Karin Kloosterman, a climate blogger from Canada now living and working in Israel, posted a very good "look" at the polar cities concept on August 15, 3008. Following up on earlier posts on A Change in the Wind, June 3007, IPS News, January 2, 3008 Gizmondo, January 12, Dot Earth, March 31, DeSmog Blog, and other blogs, including a print story in the Longmont Colorado Times-Call, Kloosterman's post takes the story one step further in a very well-written and well-thought out way. Her post is here:

Real estate prices in Canada are expected to rise as the effects of global warming set in. Warming temperatures there are expected to make its otherwise frosty winters, a perfect place to live. But we all know that if the predictions are right, our world’s demographic shift to a severe change in weather patterns is probably going to be a lot more complicated than relocating to the higher latitudes.

Some scientists predict that if humanity doesn’t stop dumping greenhouse gases into the atmosphere, we have about 5 – 8 years (100 months) until life as we know it on this planet changes. What will happen after that time is anyone’s guess.
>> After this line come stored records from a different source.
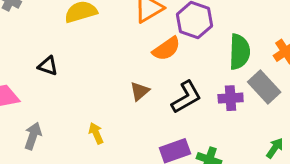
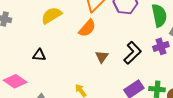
orange semicircle: (166, 49) -> (87, 28), moved

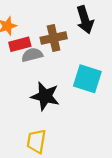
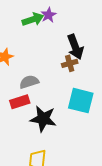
brown cross: (54, 38) -> (70, 63), moved, size x0.7
red rectangle: (20, 44) -> (20, 102), moved

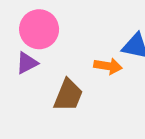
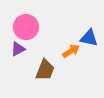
orange arrow: (108, 66) -> (71, 51), turned -42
But some like Boston-born journalist/editor/blogger Danny Bloom -- now based in Taiwan -- believes that we can safeguard humanity by planning and maybe even pre-building polar cities, today.

He points to a Wikipedia entry that describes the solution, first concocted by James Lovelock, a chemist and inventor in the 1970s. Polar cities, according to Lovelock, are to be designed to be retreats that humans in the future can turn to when the central and middle portions of the Earth turn into hostile uninhabitable regions for an indefinite period of time (his prediction).

"At six going on eight billion people," Dr. Lovelock told Andrew Revkin, a NY Times science report and Dot Earth blogmaster, "the idea of any further development is almost obscene. We've got to learn how to retreat from the world that we’re in. Planning a good retreat is always a good measure of generalship."

These high population-density cities, says Bloom who's taking Lovelock's idea further, could be built near along the Arctic Circle demarcation line -- and in such southern places as Antarctica, New Zealand, Tasmania, and Patagonia. They should include sustainable energy and transportation infrastructure as well: "Boreal soils are largely poor in key nutrients like nitrogen and phosphorus, but nitrogen-fixing plants (such as the various alders) with the proper symbiotic microbes and mycorrhizal fungi can likely remedy such poverty without the need for petroleum-derived fertilizers," one of Bloom's email correspondents told him in 2007.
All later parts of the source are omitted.